Wed Oct 23 23:51:16 UTC 2019

On Wed, Oct 23, 2019 at 04:22:08PM -0700, Walter Bright via Digitalmars-d wrote:
> On 10/23/2019 3:03 PM, Jonathan Marler wrote:
> > What I find funny is that there are alot of clever tricks you can do
> > to make your code execute less operations, but with modern CPUs it's
> > more about making your code more predictable so that the cache can
> > predict what to load next and which branches you're more likely to
> > take.  So in a way, as CPUs get smarter, you want to make your code
> > "dumber" (i.e .  more predictable) in order to get the best
> > performance.  When hardware was "dumber", it was better to make your
> > code smarter.  An odd switch in paradigms.

Indeed!  In the old days it was all about minimizing instructions. But
nowadays, minimizing instructions may make your code perform worse if
you increased the number of branches, thereby causing more branch
hazards.

On the flip side, some good optimizers can eliminate branch hazards in
certain cases, e.g.:

	bool cond;
	x = cond ? y+1 : y;

can be rewritten by the optimizer as:

	x = y + cond;

which allows for a branchless translation into machine code.

Generally, though, it's a bad idea to write this sort of optimizations
in the source code: it runs the risk of confusing the optimizer, which
may cause it to be disabled for that piece of code, resulting in poor
generated code.  It's usually better to just trust the optimizer to do
its job.

Another recent development is the occasional divergence of performance
characteristics of CPUs across members of the same family, i.e., the
same instruction on two different CPU models may perform quite
differently.  Meaning that this sort of low-level optimization is really
best left to the optimizer to optimize for the actual target CPU, rather
than to choose a fixed series of instructions in an asm block that may
perform poorly on some CPUs.  (This is also where JIT compilation can
win over static compilation, if you ship a generic binary that isn't
specifically targeted for the customer's CPU model.)

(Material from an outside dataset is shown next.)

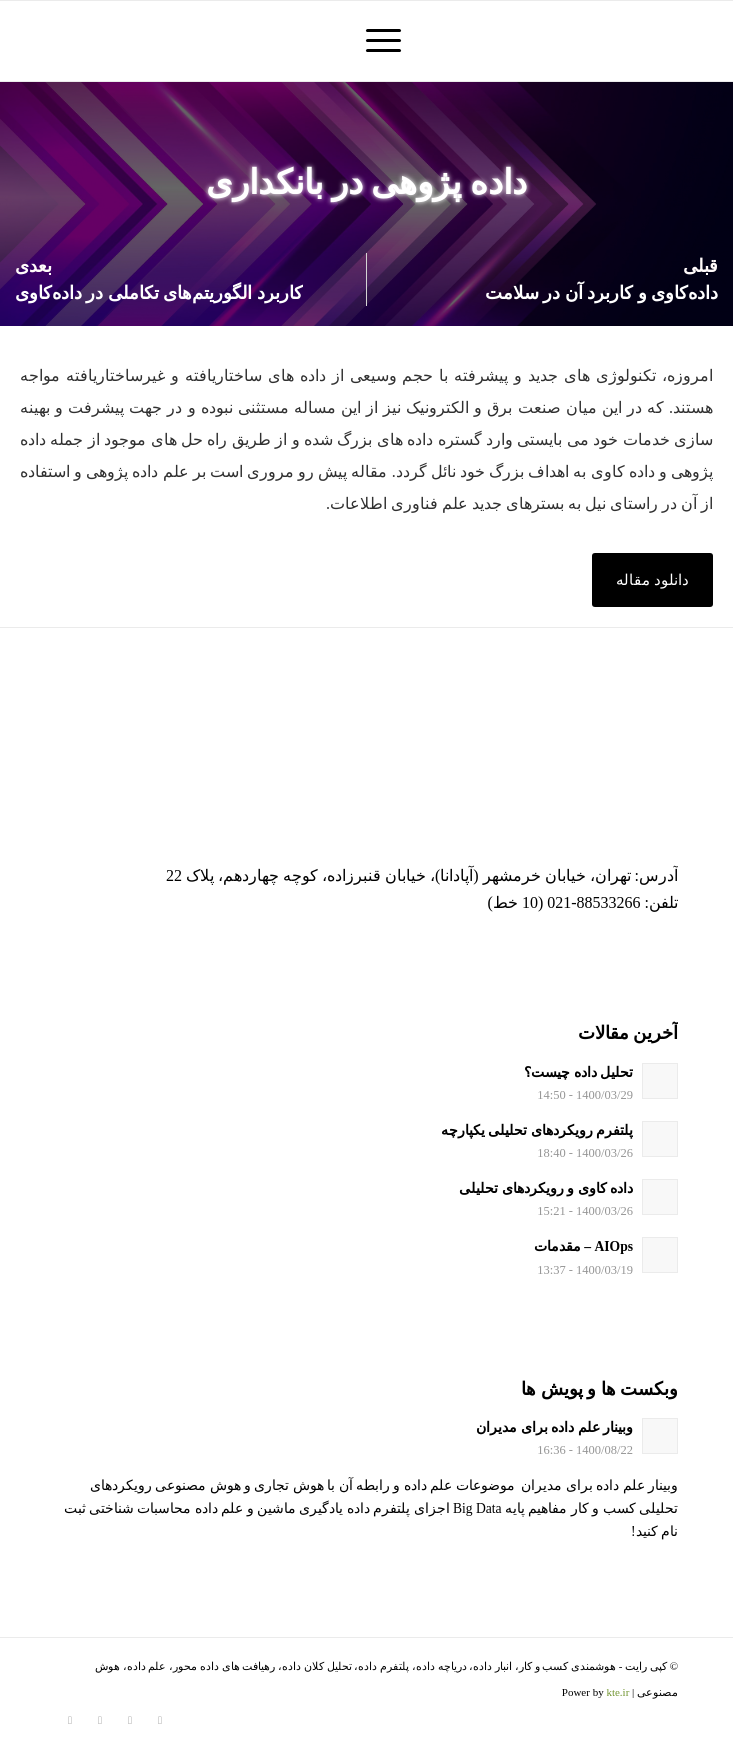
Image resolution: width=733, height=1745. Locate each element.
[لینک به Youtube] (70, 1720)
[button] (652, 580)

> Keep in mind that starting in the late 70's, CPUs started being
> designed around the way compilers generate code. (Before then,
> instruction sets were a wacky collection of seemingly unrelated
> instructions. Compilers like orthogonality, and specialized
> instructions to do things like stack frame setup / teardown.)
> 
> This means that unusual instruction sequences tend to perform less
> well than the ordinary stuff a compiler generates.

Yeah, nowadays with microcode, you can't trust the surface appearance of
the assembly instructions anymore. What looks like the same number of
instructions can have very different performance characteristics
depending on how it's actually implemented in the microcode.

> It's also true that code optimizers are tuned to what the local C/C++
> compiler generates, even if the optimizer is designed to work with
> multiple diverse languages.

Interesting, I didn't know this.

T

-- 
Guns don't kill people. Bullets do.